Recentemente, um time de futebol da região, a Associação
Desportiva São Caetano, ou simplesmente Azulão, conseguiu
uma vaga na semifinal do campeonato nacional. Nada, porém,
supera a boa notícia divulgada na semana passada pelo Unicef,
órgão das Nações Unidas para a Infância
e Adolescência. São Caetano do Sul é uma das
cidades brasileiras que mais dão atenção a
suas crianças. Dos 5.507 municípios
pesquisados, ficou em terceiro lugar no ranking. Perdeu para as
minúsculas Águas de São Pedro, estância
hidromineral no interior de São Paulo, e Nova Olímpia,
no Paraná.
Cidades
pequenas com 1.750 e 5.200
habitantes, respectivamente, reúnem condições
mais do que favoráveis para dar bom atendimento médico
e boa educação a seus pequenos. É aí
que São Caetano se destaca. O município tem cerca
de 140.000 moradores, dos quais quase
11.000 com até 6 anos de idade.
"A cidade é um modelo para outras de médio e grande
porte", afirma Manuel Buvinich, coordenador do levantamento do Unicef.
O
trabalho da entidade teve como foco os cuidados de saúde
e educação dispensados a meninos e meninas de até
6 anos. Os pesquisadores se basearam em quatro parâmetros
para chegar ao chamado índice de desenvolvimento infantil,
o IDI: o número de crianças vacinadas e matriculadas
nas escolas, o nível de escolaridade dos pais e o porcentual
de gestantes que, durante o pré-natal, visitaram o médico
mais de seis vezes. Em São Caetano, 35% do orçamento
destina-se à educação 10% a mais do
que prevê a Constituição. Não há
ali uma só criança fora da sala de aula.
Além
disso, não há divisão entre a atuação
dos profissionais do ensino e da saúde. Três vezes
por ano, médicos e dentistas visitam as escolas para ver
como está a saúde das crianças. Checam também,
uma por uma, as carteiras de vacinação. É norma
das creches mudar, de tempos em tempos, alguns móveis de
lugar só para estimular o desenvolvimento cerebral dos bebês.

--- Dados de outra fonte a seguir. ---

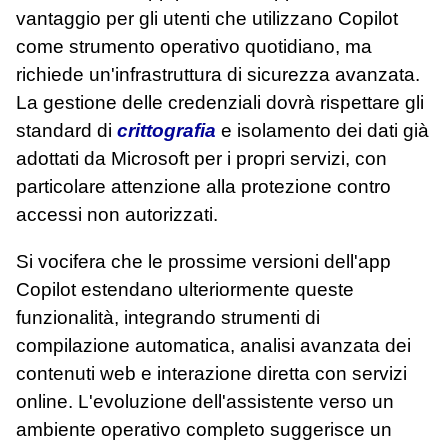
vantaggio per gli utenti che utilizzano Copilot
come strumento operativo quotidiano, ma
richiede un'infrastruttura di sicurezza avanzata.
La gestione delle credenziali dovrà rispettare gli
standard di
crittografia
e isolamento dei dati già
adottati da Microsoft per i propri servizi, con
particolare attenzione alla protezione contro
accessi non autorizzati.
Si vocifera che le prossime versioni dell'app
Copilot estendano ulteriormente queste
funzionalità, integrando strumenti di
compilazione automatica, analisi avanzata dei
contenuti web e interazione diretta con servizi
online. L'evoluzione dell'assistente verso un
ambiente operativo completo suggerisce un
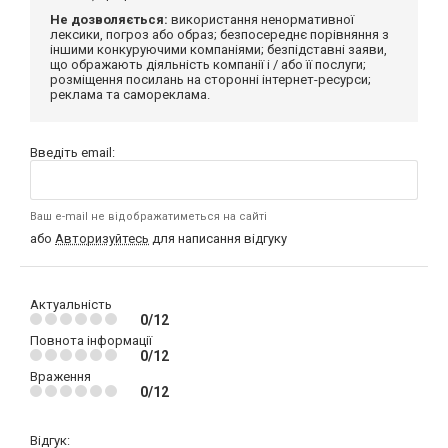
Не дозволяється:
використання ненормативної
лексики, погроз або образ; безпосереднє порівняння з
іншими конкуруючими компаніями; безпідставні заяви,
що ображають діяльність компанії і / або її послуги;
розміщення посилань на сторонні інтернет-ресурси;
реклама та самореклама.
Введіть email:
Ваш e-mail не відображатиметься на сайті
або
Авторизуйтесь
для написання відгуку
Актуальність
0/12
Повнота інформації
0/12
Враження
0/12
Відгук:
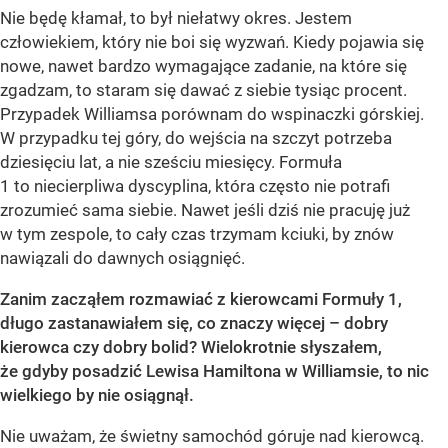
Nie będę kłamał, to był niełatwy okres. Jestem
człowiekiem, który nie boi się wyzwań. Kiedy pojawia się
nowe, nawet bardzo wymagające zadanie, na które się
zgadzam, to staram się dawać z siebie tysiąc procent.
Przypadek Williamsa porównam do wspinaczki górskiej.
W przypadku tej góry, do wejścia na szczyt potrzeba
dziesięciu lat, a nie sześciu miesięcy. Formuła
1 to niecierpliwa dyscyplina, która często nie potrafi
zrozumieć sama siebie. Nawet jeśli dziś nie pracuję już
w tym zespole, to cały czas trzymam kciuki, by znów
nawiązali do dawnych osiągnięć.
Zanim zacząłem rozmawiać z kierowcami Formuły 1,
długo zastanawiałem się, co znaczy więcej – dobry
kierowca czy dobry bolid? Wielokrotnie słyszałem,
że gdyby posadzić Lewisa Hamiltona w Williamsie, to nic
wielkiego by nie osiągnął.
Nie uważam, że świetny samochód góruje nad kierowcą.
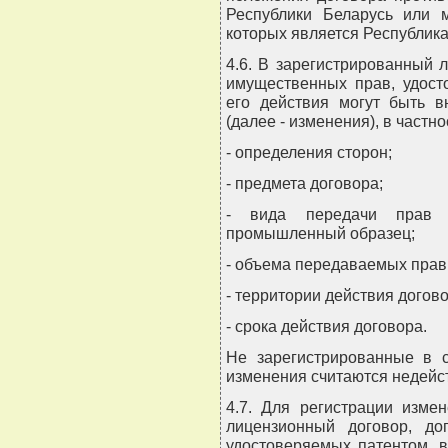
Республики Беларусь или 
которых является Республика
4.6. В зарегистрированный 
имущественных прав, удост
его действия могут быть в
(далее - изменения), в частн
- определения сторон;
- предмета договора;
- вида передачи прав н
промышленный образец;
- объема передаваемых прав
- территории действия догово
- срока действия договора.
Не зарегистрированные в 
изменения считаются недейс
4.7. Для регистрации изме
лицензионный договор, до
удостоверяемых патентом, 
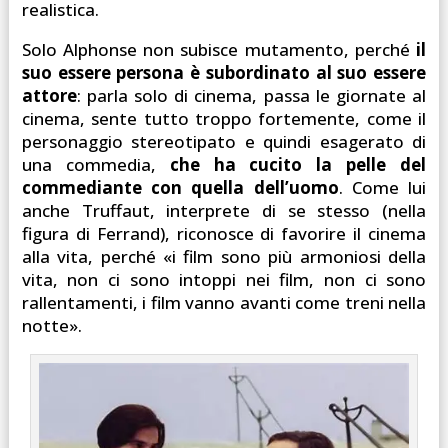
realistica.
Solo Alphonse non subisce mutamento, perché
il
suo essere persona è subordinato al suo essere
attore
: parla solo di cinema, passa le giornate al
cinema, sente tutto troppo fortemente, come il
personaggio stereotipato e quindi esagerato di
una commedia,
che ha cucito la pelle del
commediante con quella dell’uomo
. Come lui
anche Truffaut, interprete di se stesso (nella
figura di Ferrand), riconosce di favorire il cinema
alla vita, perché «i film sono più armoniosi della
vita, non ci sono intoppi nei film, non ci sono
rallentamenti, i film vanno avanti come treni nella
notte».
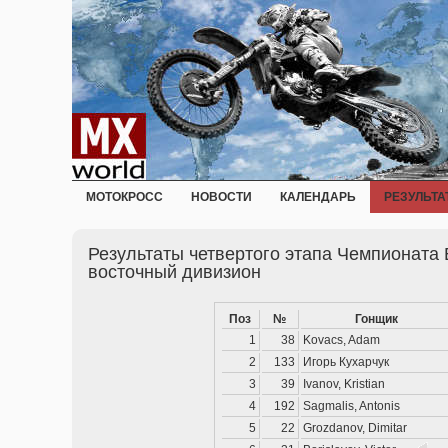
МОТОКРОСС
НОВОСТИ
КАЛЕНДАРЬ
РЕЗУЛЬТА
Результаты четвертого этапа Чемпионата 
восточный дивизион
Поз
№
Гонщик
1
38
Kovacs, Adam
2
133
Игорь Кухарчук
3
39
Ivanov, Kristian
4
192
Sagmalis, Antonis
5
22
Grozdanov, Dimitar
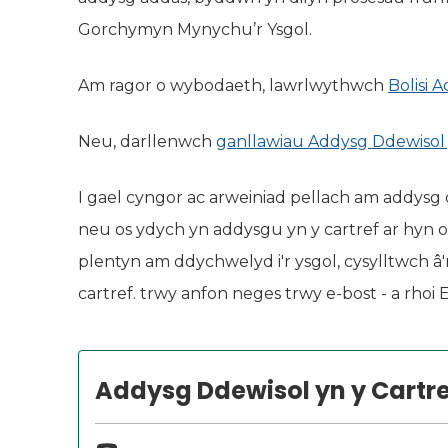
Gorchymyn Mynychu’r Ysgol.
Am ragor o wybodaeth, lawrlwythwch
Bolisi 
Neu, darllenwch
ganllawiau Addysg Ddewisol
I gael cyngor ac arweiniad pellach am addysg 
neu os ydych yn addysgu yn y cartref ar hyn o
plentyn am ddychwelyd i'r ysgol, cysylltwch 
cartref. trwy anfon neges trwy e-bost - a rhoi 
Addysg Ddewisol yn y Cartre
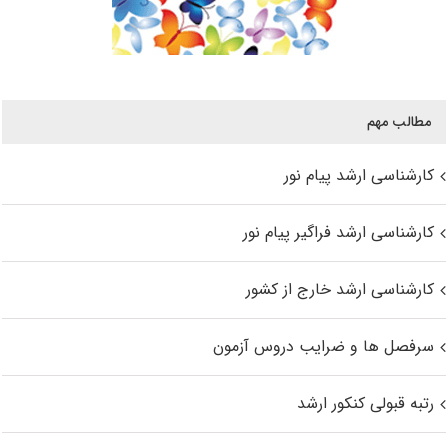
مطالب مهم
کارشناسی ارشد پیام نور
کارشناسی ارشد فراگیر پیام نور
کارشناسی ارشد خارج از کشور
سرفصل ها و ضرایب دروس آزمون
رتبه قبولی کنکور ارشد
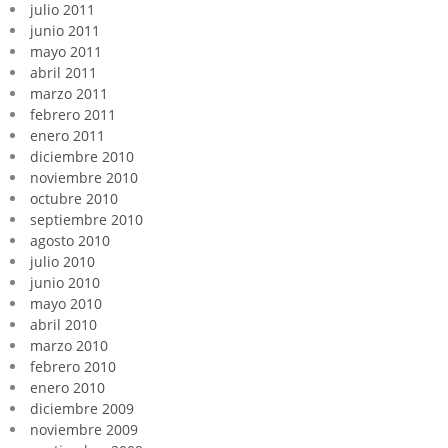
julio 2011
junio 2011
mayo 2011
abril 2011
marzo 2011
febrero 2011
enero 2011
diciembre 2010
noviembre 2010
octubre 2010
septiembre 2010
agosto 2010
julio 2010
junio 2010
mayo 2010
abril 2010
marzo 2010
febrero 2010
enero 2010
diciembre 2009
noviembre 2009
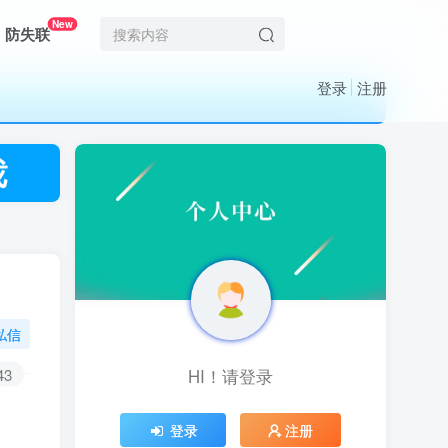
New
防失联
登录
注册
私信
43
HI！请登录
HI！请登录
登录
登录
注册
注册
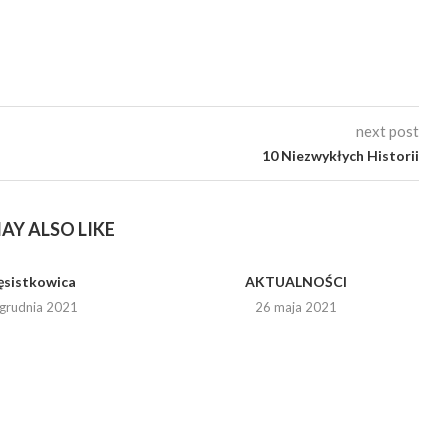
next post
10 Niezwykłych Historii
AY ALSO LIKE
ęsistkowica
AKTUALNOŚCI
grudnia 2021
26 maja 2021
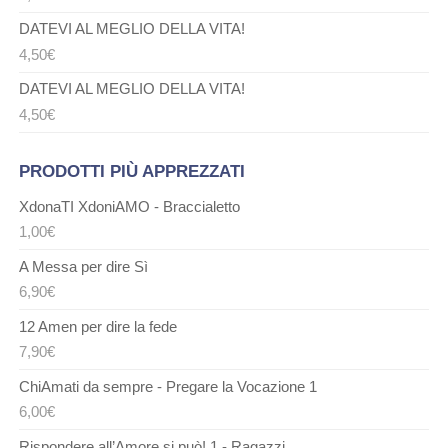
DATEVI AL MEGLIO DELLA VITA!
4,50
€
DATEVI AL MEGLIO DELLA VITA!
4,50
€
PRODOTTI PIÙ APPREZZATI
XdonaTI XdoniAMO - Braccialetto
1,00
€
A Messa per dire Sì
6,90
€
12 Amen per dire la fede
7,90
€
ChiAmati da sempre - Pregare la Vocazione 1
6,00
€
Rispondere all’Amore si può! 1 - Ragazzi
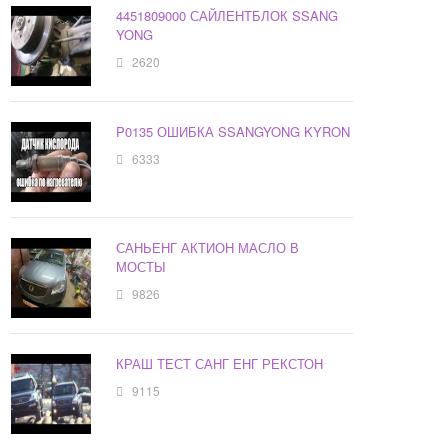
4451809000 САЙЛЕНТБЛОК SSANG
YONG
2620
P0135 ОШИБКА SSANGYONG KYRON
6333
САНЬЕНГ АКТИОН МАСЛО В
МОСТЫ
9826
КРАШ ТЕСТ САНГ ЕНГ РЕКСТОН
9115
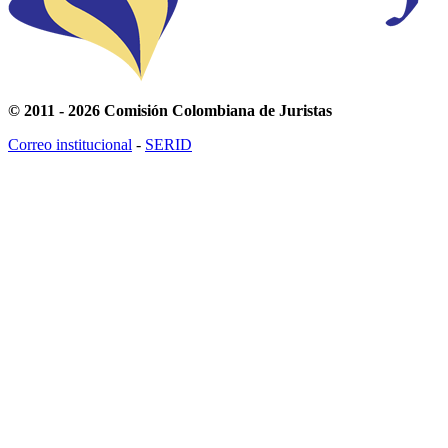
© 2011 - 2026 Comisión Colombiana de Juristas
Correo institucional
-
SERID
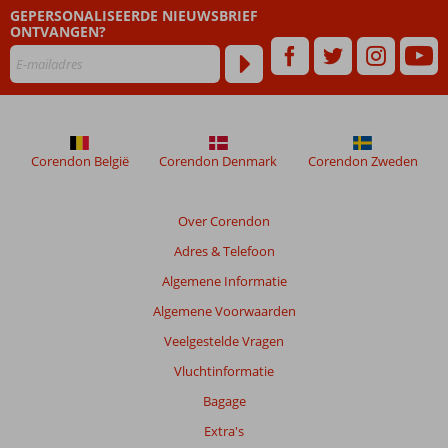
GEPERSONALISEERDE NIEUWSBRIEF
Beoordelingen
ONTVANGEN?
die
ouder
zijn
dan
48
maanden
worden
Corendon België
Corendon Denmark
Corendon Zweden
niet
meer
weergegeven
Over Corendon
om
Adres & Telefoon
de
relevantie
Algemene Informatie
van
Algemene Voorwaarden
de
getoonde
Veelgestelde Vragen
beoordelingen
Vluchtinformatie
te
garanderen.
Bagage
Meer
Extra's
info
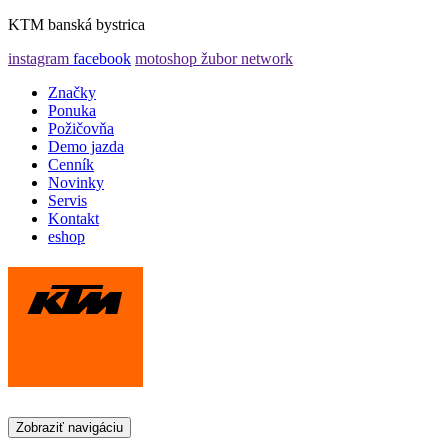
KTM banská bystrica
instagram
facebook
motoshop žubor network
Značky
Ponuka
Požičovňa
Demo jazda
Cenník
Novinky
Servis
Kontakt
eshop
Zobraziť navigáciu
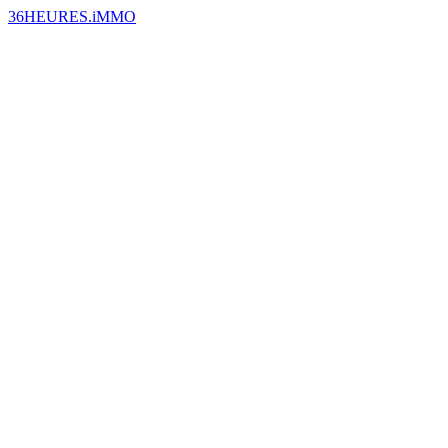
36HEURES.iMMO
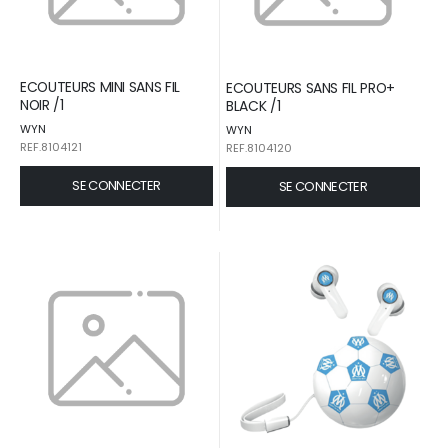
ECOUTEURS MINI SANS FIL
ECOUTEURS SANS FIL PRO+
NOIR /1
BLACK /1
WYN
WYN
REF.8104121
REF.8104120
SE CONNECTER
SE CONNECTER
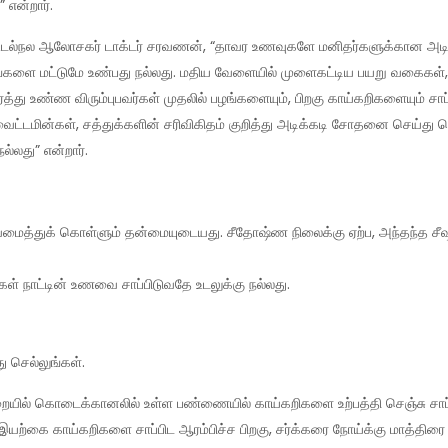
என்றார்.
 உடல்நல ஆலோசகர் டாக்டர் சரவணன், “தாவர உணவுகளே மனிதர்களுக்கான அடிப்
ங்களை மட்டுமே உண்பது நல்லது. மதிய வேளையில் முளைகட்டிய பயறு வகைகள், 
து உண்ண விரும்புபவர்கள் முதலில் பழங்களையும், பிறகு காய்கறிகளையும் சாப்
ம் வைட்டமின்கள், சத்துக்களின் சரிவிகிதம் குறித்து அடிக்கடி சோதனை செய்து
ல்லது” என்றார்.
ைத்துக் கொள்ளும் தன்மையுடையது. சீதோஷ்ண நிலைக்கு ஏற்ப, அந்தந்த சீஷன
கள் நாட்டின் உணவை சாப்பிடுவதே உடலுக்கு நல்லது.
து செல்லுங்கள்.
ையில் கொடைக்கானலில் உள்ள பண்ணையில் காய்கறிகளை உற்பத்தி செஞ்சு சா
. இயற்கை காய்கறிகளை சாப்பிட ஆரம்பிச்ச பிறகு, சர்க்கரை நோய்க்கு மாத்திரை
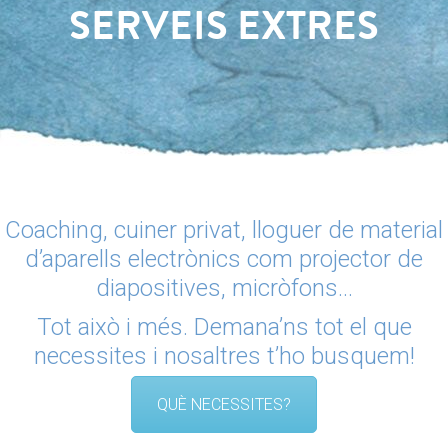
SERVEIS EXTRES
Coaching, cuiner privat, lloguer de material
d’aparells electrònics com projector de
diapositives, micròfons…
Tot això i més. Demana’ns tot el que
necessites i nosaltres t’ho busquem!
QUÈ NECESSITES?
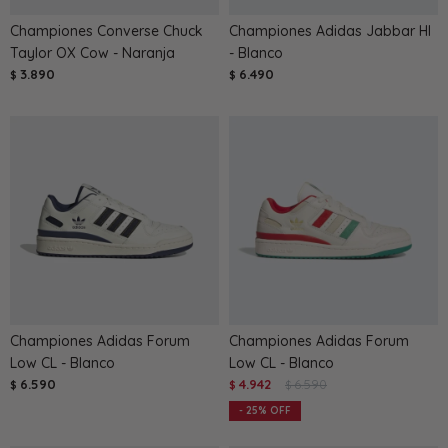
Championes Converse Chuck
Championes Adidas Jabbar HI
Taylor OX Cow - Naranja
- Blanco
3.890
6.490
$
$
Championes Adidas Forum
Championes Adidas Forum
Low CL - Blanco
Low CL - Blanco
6.590
4.942
6.590
$
$
$
25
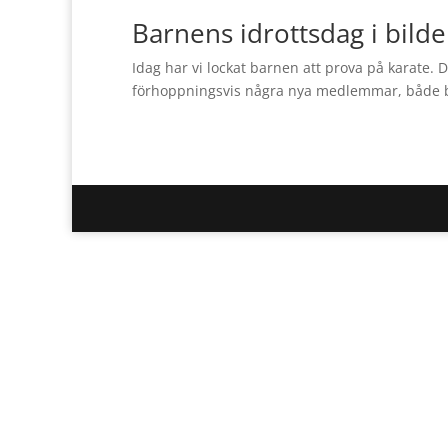
Barnens idrottsdag i bilde
Idag har vi lockat barnen att prova på karate. D
förhoppningsvis några nya medlemmar, både 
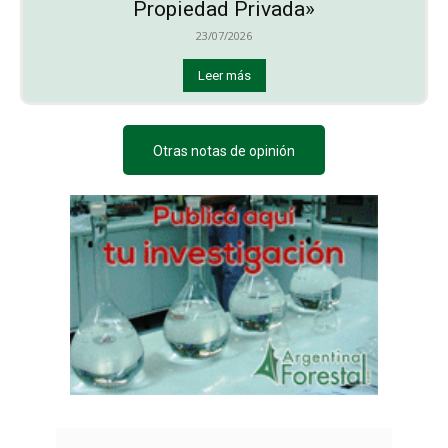
Propiedad Privada»
23/07/2026
Leer más
Otras notas de opinión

O trabalho baseia-se em pesquisas segundo as quais os primeiros
três anos de vida são determinantes na capacidade de
aprendizagem, memória, raciocínio, habilidades lingüísticas,
sociais e afetivas.
São
Caetano, Águas de São Pedro e Nova Olímpia
são ilhas de excelência no país de tão
decantadas desigualdades regionais. Metade das cidades pesquisadas
(a maioria nos grotões do Norte e Nordeste) não tem
o devido cuidado com seus pequenos. Em boa parte desses municípios,
em média, menos de 50% das crianças estão vacinadas,
creches não existem e o atendimento pré-natal não
atinge sequer 15% das gestantes. Tem-se ainda um longo caminho pela
frente. Árduo, sem dúvida. Mas possível, como
mostram esses três bons exemplos.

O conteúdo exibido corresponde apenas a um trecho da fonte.